About
AgentBench measures how well your AI agent performs across real-world tasks — file operations, research, data analysis, multi-step workflows, memory, error recovery, and tool usage.
40 tasks scored 0–100 across three layers: structural checks (40%), metrics (40%), and behavioral analysis (20%). All scoring is rule-based and automated — no LLM judges. Scores may vary ±3-5 points between runs due to non-deterministic agent execution. Composite scores roll up by domain and overall.
Two people using the same model can score 30 points apart based on their agent config alone.
This is not SWE-bench
Tests code bug fixes
Measures the model
Pass/fail scoring
Same setup, swap the model
Tests general agent ability across 7 domains (40 tasks)

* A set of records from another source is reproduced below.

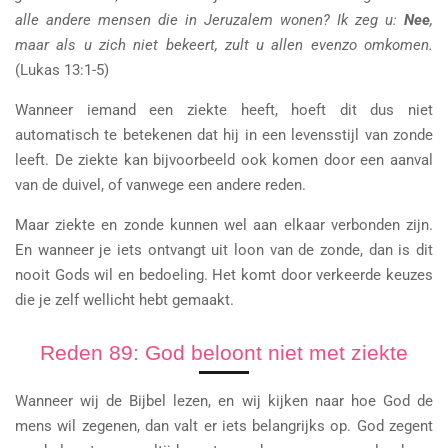
alle andere mensen die in Jeruzalem wonen? Ik zeg u:
Nee
,
maar als u zich niet bekeert, zult u allen evenzo omkomen.
(Lukas 13:1-5)
Wanneer iemand een ziekte heeft, hoeft dit dus niet
automatisch te betekenen dat hij in een levensstijl van zonde
leeft. De ziekte kan bijvoorbeeld ook komen door een aanval
van de duivel, of vanwege een andere reden.
Maar ziekte en zonde kunnen wel aan elkaar verbonden zijn.
En wanneer je iets ontvangt uit loon van de zonde, dan is dit
nooit Gods wil en bedoeling. Het komt door verkeerde keuzes
die je zelf wellicht hebt gemaakt.
Reden 89: God beloont niet met ziekte
Wanneer wij de Bijbel lezen, en wij kijken naar hoe God de
mens wil zegenen, dan valt er iets belangrijks op. God zegent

Measures your setup + config + prompts
3-layer 0–100 scoring, all rule-based
Same model, swap the config
vs. Academic Benchmarks
Academic agent benchmarks like THUDM/AgentBench test which model is best — they hold the setup constant and swap the LLM. Many rely on LLM-as-judge scoring, introducing subjectivity and non-reproducibility.
AgentBench tests which agent setup is best — same model, different configs, prompts, tools, and workflows. All scoring is rule-based — no LLM judges, no subjective grading. We recommend running 3x and averaging for a reliable baseline. Your score reflects how well you've configured your agent, not which API key you're using.
What's New
Per-tool-call tracing — every tool call is logged with millisecond timestamps into a trace.jsonl file. See exactly what your agent did, when, and how long each step took.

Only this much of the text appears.